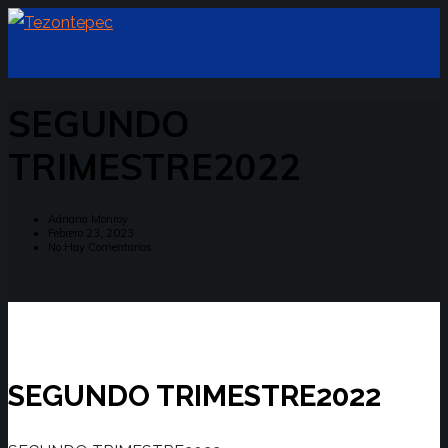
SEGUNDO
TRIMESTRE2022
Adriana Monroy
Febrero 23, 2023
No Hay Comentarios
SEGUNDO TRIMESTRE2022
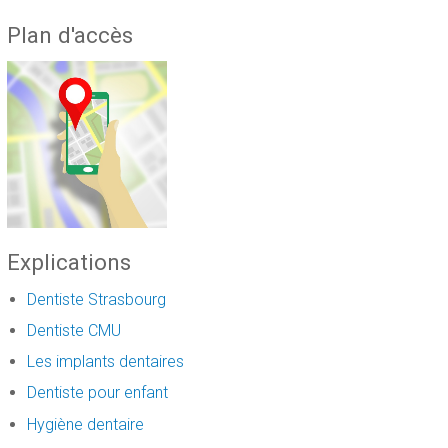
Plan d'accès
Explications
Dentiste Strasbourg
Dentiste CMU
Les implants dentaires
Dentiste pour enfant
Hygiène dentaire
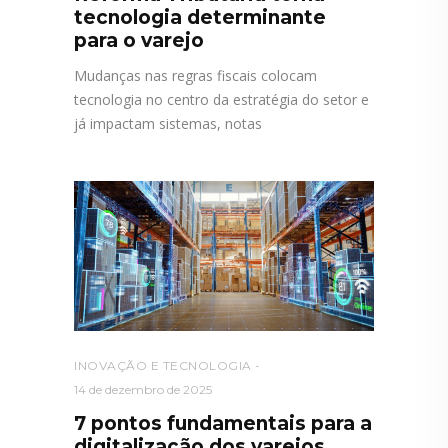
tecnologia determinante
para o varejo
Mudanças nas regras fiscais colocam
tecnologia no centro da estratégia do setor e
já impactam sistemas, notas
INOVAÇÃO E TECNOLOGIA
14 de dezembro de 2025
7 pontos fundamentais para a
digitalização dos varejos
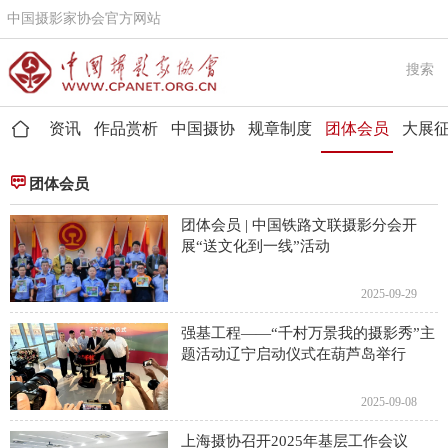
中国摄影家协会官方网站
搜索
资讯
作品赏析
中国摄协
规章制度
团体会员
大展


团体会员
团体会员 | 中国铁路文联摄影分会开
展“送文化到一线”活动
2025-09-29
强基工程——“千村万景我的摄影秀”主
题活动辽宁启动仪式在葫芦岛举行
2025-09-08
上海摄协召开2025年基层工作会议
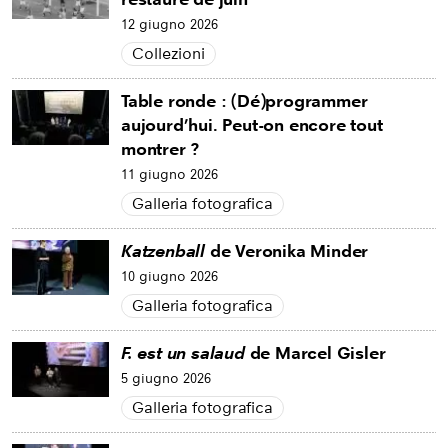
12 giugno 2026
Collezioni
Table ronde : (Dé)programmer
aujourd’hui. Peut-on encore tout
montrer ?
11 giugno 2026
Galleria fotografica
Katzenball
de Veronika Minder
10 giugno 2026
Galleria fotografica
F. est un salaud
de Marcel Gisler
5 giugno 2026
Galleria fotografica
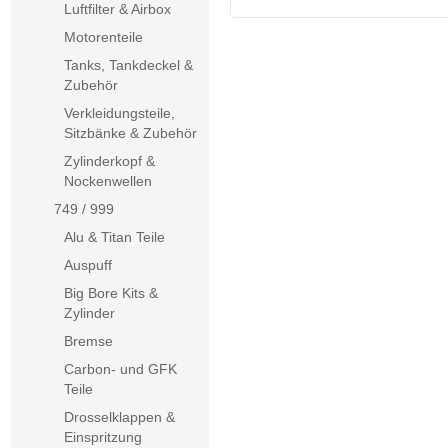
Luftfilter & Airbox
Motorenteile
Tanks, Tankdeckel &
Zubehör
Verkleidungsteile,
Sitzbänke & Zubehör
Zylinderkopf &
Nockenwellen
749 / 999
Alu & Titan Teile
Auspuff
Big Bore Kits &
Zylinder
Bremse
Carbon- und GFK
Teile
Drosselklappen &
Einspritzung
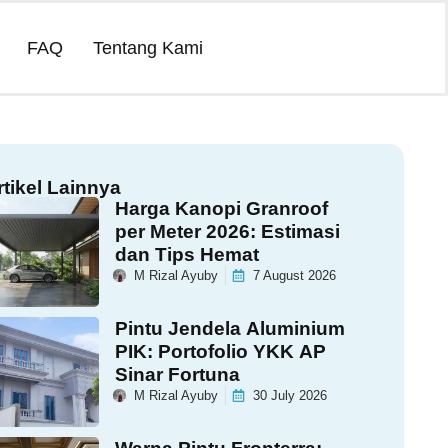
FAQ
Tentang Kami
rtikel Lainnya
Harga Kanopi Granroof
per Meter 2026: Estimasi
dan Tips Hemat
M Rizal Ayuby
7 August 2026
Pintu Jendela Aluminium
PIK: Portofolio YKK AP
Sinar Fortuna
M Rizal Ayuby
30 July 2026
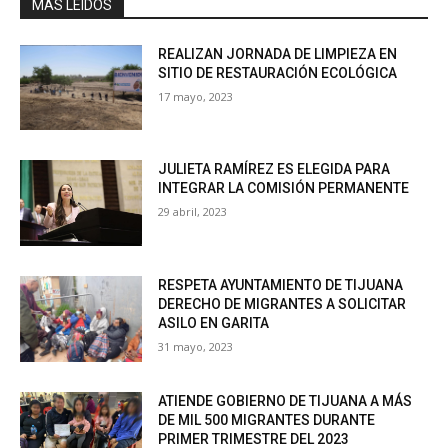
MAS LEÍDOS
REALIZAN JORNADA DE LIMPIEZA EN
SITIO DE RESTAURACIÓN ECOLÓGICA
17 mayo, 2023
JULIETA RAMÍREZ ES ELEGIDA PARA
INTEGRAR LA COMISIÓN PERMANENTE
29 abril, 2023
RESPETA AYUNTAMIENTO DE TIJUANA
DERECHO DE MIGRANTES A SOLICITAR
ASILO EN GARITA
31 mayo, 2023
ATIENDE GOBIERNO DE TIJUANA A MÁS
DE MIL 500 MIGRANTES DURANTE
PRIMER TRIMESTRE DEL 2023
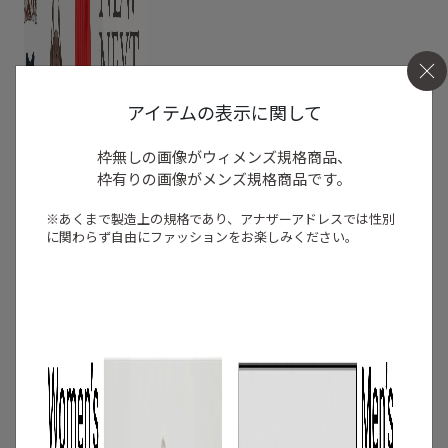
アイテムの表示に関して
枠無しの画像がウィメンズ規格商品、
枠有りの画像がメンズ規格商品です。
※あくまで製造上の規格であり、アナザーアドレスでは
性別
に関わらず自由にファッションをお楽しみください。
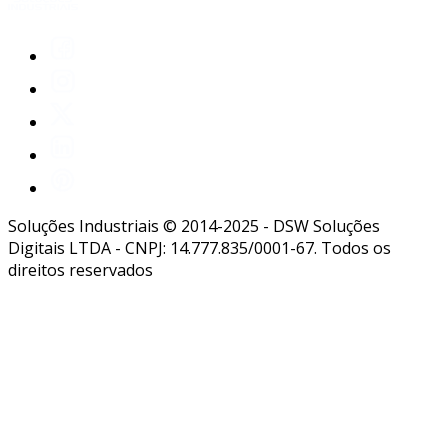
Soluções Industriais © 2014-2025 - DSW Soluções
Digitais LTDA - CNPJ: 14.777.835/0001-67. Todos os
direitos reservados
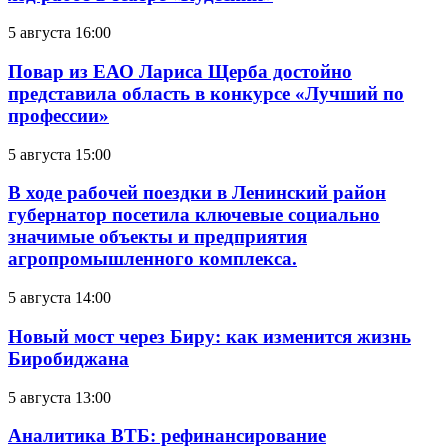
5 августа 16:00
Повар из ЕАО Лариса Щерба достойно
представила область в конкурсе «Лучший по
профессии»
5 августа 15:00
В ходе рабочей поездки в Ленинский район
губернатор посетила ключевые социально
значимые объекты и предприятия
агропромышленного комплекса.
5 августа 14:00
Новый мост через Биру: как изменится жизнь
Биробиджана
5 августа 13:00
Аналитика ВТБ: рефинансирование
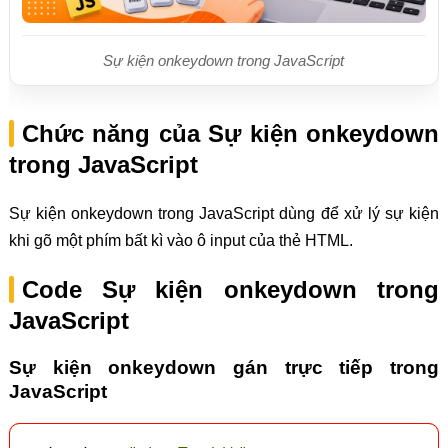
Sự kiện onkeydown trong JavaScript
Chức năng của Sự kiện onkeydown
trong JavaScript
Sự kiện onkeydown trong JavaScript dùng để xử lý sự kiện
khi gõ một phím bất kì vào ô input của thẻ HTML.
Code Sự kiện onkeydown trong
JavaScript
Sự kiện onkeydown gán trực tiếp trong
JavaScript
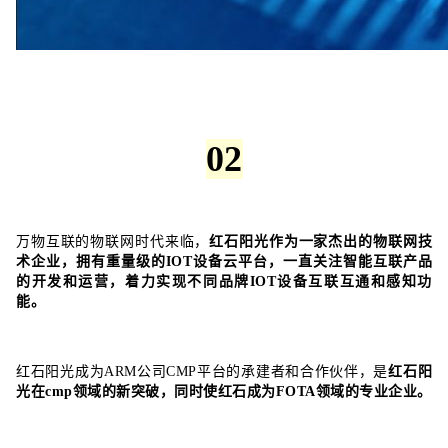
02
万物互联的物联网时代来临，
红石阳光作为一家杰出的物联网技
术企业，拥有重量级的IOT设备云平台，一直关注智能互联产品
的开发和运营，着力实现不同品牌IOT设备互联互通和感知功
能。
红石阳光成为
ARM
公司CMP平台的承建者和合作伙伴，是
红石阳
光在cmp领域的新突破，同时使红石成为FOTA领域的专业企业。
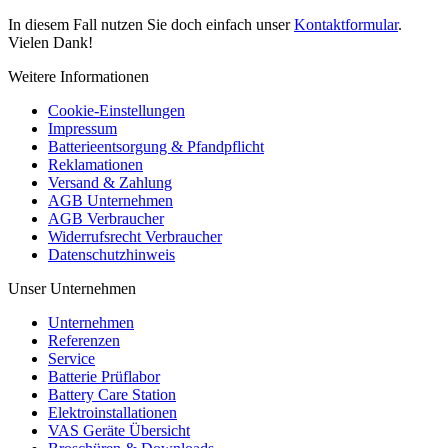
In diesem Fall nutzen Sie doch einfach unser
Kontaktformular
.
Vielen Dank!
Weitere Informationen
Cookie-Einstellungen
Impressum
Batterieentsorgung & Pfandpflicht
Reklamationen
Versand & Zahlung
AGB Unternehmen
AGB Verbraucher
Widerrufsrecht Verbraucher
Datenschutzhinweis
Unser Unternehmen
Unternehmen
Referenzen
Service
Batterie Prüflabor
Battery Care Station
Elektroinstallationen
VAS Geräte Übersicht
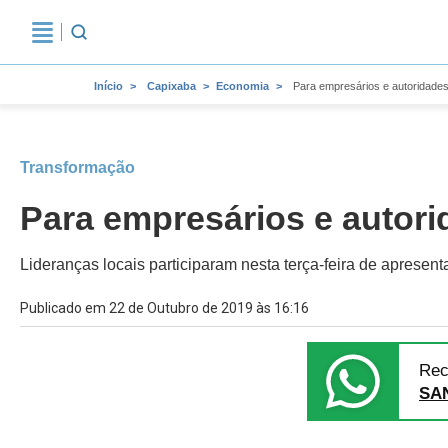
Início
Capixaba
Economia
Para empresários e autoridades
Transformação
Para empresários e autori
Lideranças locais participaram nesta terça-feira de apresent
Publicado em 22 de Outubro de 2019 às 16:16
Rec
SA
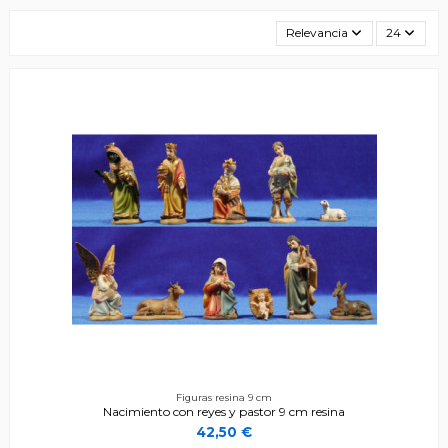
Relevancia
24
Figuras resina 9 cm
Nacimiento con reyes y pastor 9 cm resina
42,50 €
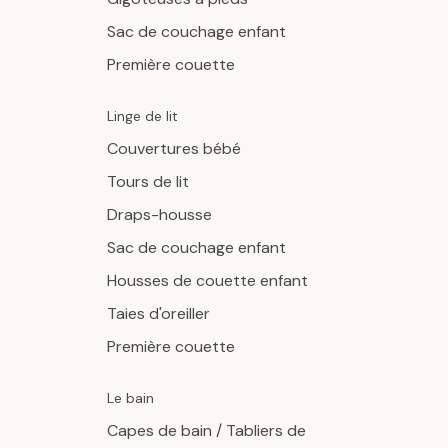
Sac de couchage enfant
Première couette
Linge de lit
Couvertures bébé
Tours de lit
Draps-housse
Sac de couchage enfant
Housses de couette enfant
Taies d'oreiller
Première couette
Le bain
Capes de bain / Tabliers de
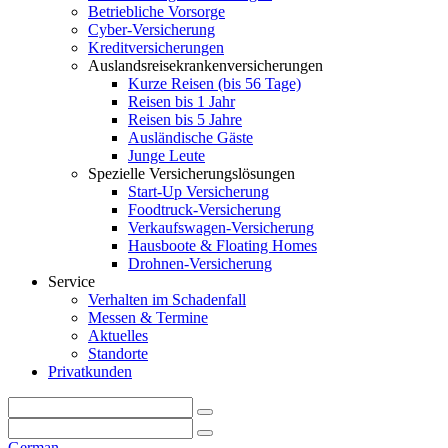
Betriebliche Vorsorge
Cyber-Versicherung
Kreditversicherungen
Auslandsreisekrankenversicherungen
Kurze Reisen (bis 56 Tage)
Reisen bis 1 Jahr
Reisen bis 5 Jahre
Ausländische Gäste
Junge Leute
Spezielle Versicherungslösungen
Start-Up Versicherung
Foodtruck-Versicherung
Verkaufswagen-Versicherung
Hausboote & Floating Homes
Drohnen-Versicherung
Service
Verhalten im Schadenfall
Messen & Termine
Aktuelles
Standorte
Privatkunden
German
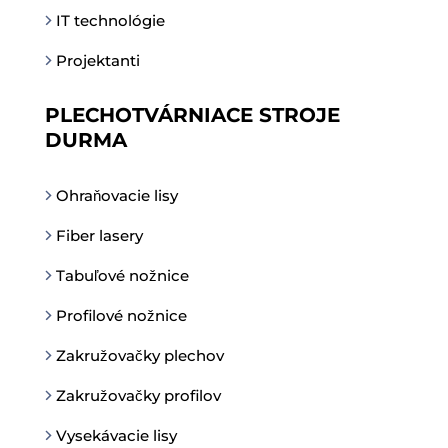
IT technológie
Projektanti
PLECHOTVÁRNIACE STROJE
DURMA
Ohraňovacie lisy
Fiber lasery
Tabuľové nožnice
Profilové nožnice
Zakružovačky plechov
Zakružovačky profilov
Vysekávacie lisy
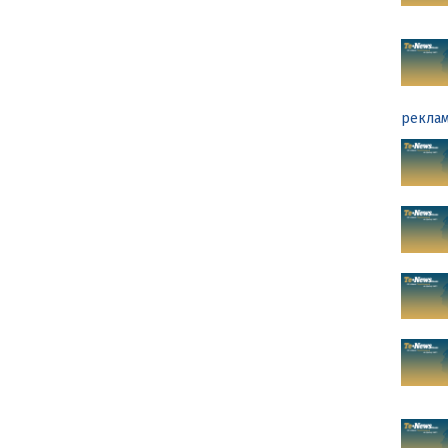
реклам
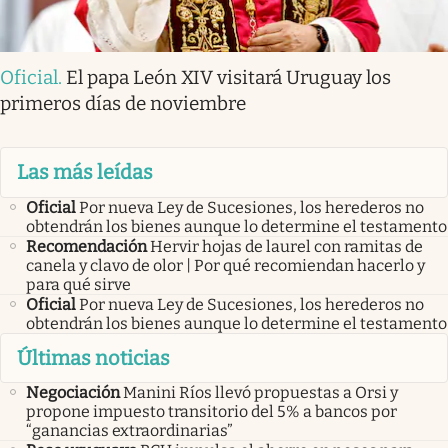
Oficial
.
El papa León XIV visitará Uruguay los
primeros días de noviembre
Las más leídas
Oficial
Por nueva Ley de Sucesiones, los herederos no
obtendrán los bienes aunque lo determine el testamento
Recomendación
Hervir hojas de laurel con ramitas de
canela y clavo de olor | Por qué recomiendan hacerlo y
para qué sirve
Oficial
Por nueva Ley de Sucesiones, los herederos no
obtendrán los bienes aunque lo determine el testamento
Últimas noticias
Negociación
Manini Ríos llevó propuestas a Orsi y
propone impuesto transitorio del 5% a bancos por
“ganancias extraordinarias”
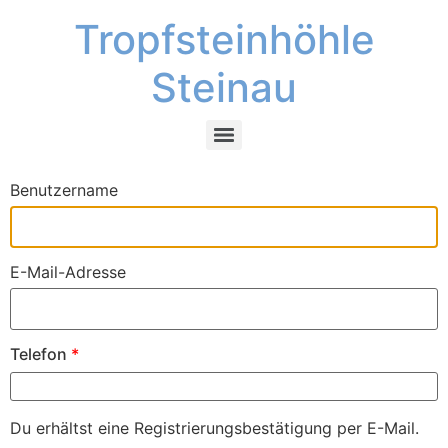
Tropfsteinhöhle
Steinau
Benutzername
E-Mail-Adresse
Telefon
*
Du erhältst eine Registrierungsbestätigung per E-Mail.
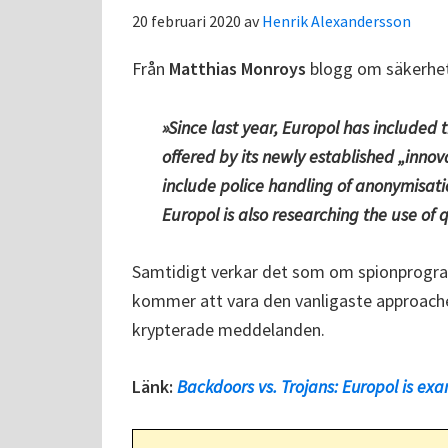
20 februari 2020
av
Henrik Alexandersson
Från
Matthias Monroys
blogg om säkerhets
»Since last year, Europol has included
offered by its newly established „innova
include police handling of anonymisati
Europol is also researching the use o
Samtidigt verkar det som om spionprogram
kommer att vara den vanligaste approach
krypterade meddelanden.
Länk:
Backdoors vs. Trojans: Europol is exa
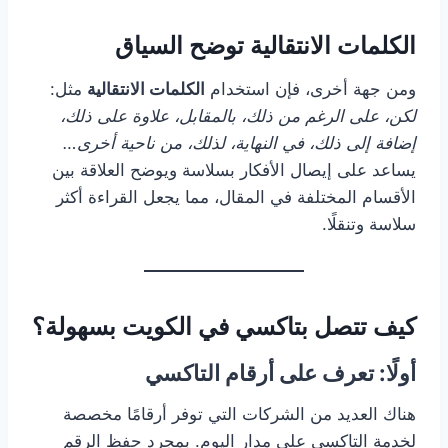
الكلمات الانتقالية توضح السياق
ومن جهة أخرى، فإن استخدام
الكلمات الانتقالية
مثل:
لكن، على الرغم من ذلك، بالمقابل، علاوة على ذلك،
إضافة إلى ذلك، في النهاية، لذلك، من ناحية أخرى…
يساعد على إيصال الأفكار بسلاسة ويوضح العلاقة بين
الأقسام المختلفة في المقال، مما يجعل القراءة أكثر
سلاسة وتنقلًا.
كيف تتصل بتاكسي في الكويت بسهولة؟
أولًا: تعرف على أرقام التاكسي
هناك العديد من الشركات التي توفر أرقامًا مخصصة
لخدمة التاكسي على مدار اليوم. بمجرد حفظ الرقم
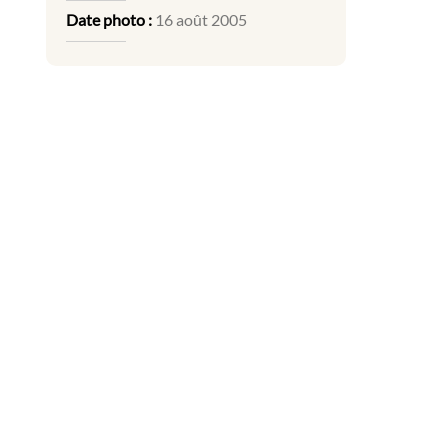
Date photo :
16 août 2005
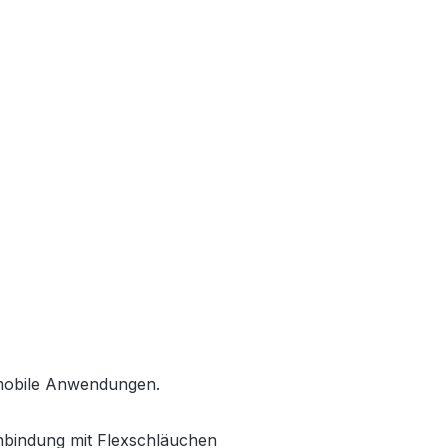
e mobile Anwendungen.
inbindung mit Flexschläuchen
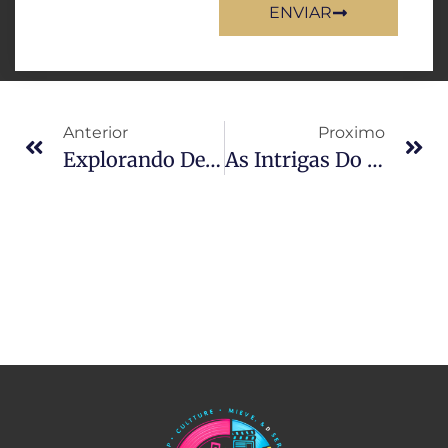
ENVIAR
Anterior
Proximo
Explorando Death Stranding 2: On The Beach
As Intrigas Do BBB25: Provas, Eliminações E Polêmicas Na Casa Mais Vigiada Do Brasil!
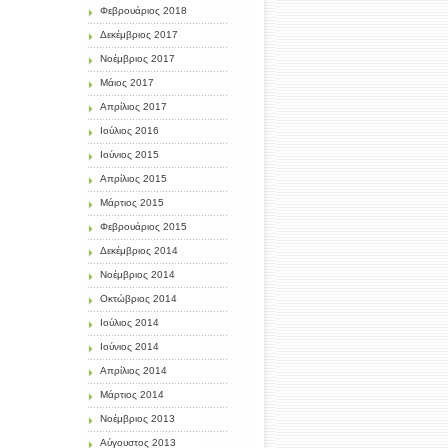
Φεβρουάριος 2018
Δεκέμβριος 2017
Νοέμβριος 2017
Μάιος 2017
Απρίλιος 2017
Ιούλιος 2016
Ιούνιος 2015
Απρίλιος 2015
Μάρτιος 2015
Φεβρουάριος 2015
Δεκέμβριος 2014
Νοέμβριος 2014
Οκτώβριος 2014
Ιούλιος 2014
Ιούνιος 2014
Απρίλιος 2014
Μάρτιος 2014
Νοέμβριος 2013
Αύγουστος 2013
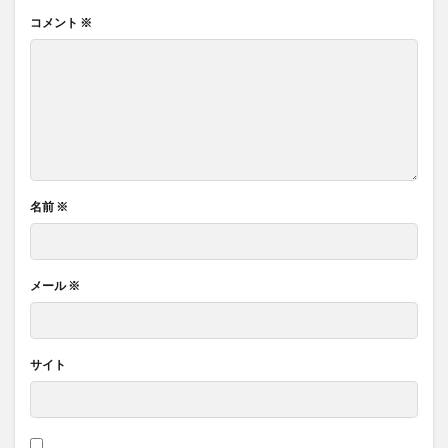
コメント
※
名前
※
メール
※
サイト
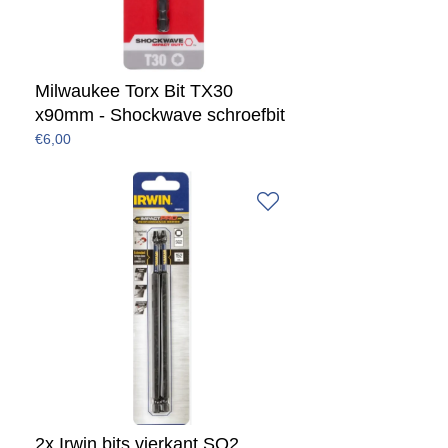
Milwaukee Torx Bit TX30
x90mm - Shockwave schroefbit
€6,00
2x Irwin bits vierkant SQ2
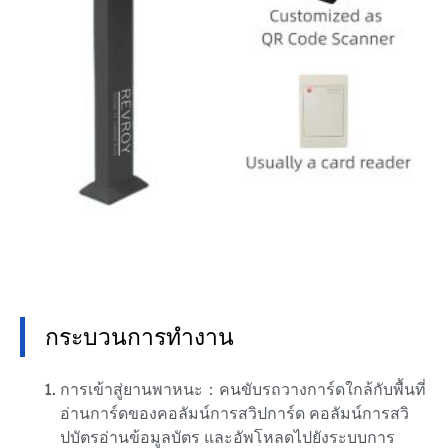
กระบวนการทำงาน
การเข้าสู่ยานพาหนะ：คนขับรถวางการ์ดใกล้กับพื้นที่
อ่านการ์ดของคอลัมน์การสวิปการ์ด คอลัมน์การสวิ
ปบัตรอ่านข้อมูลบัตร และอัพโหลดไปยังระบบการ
__________
§ EXERCISE REQUIREMENTS
Leaving every picture behind, retype the entries above exactly, from the first line through the line with "tecnologia no centro da estratégia do setor e", and stop there.

§ EXERCISE OUTPUT
SEGUNDO
TRIMESTRE2022
Adriana Monroy
Febrero 23, 2023
No Hay Comentarios
SEGUNDO TRIMESTRE2022
Plan d'accès
Explications
Dentiste Strasbourg
Dentiste CMU
Les implants dentaires
Dentiste pour enfant
Hygiène dentaire
tecnologia determinante
para o varejo
Mudanças nas regras fiscais colocam
tecnologia no centro da estratégia do setor e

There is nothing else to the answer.